» Goal of the exercise
Scan the lines below for the string "local" and copy every one that has it.

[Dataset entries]

★ ★ ★ ★

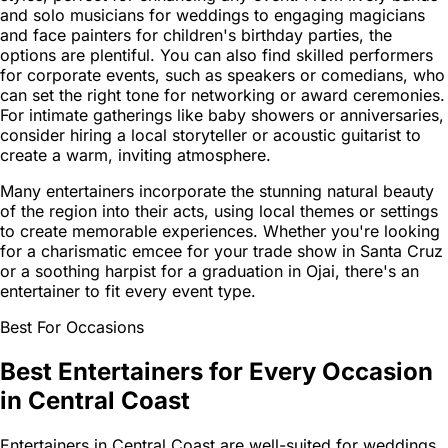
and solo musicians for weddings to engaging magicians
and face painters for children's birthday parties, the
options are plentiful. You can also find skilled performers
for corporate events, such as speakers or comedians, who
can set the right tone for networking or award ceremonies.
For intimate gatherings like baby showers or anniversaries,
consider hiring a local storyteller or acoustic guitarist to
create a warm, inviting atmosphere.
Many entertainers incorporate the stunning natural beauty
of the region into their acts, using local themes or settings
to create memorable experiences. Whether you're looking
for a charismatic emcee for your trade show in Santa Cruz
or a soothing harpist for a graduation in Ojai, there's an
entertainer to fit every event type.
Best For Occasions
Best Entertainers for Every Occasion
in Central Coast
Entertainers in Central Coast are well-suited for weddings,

★ ★ ★ ★

» Task response
consider hiring a local storyteller or acoustic guitarist to
of the region into their acts, using local themes or settings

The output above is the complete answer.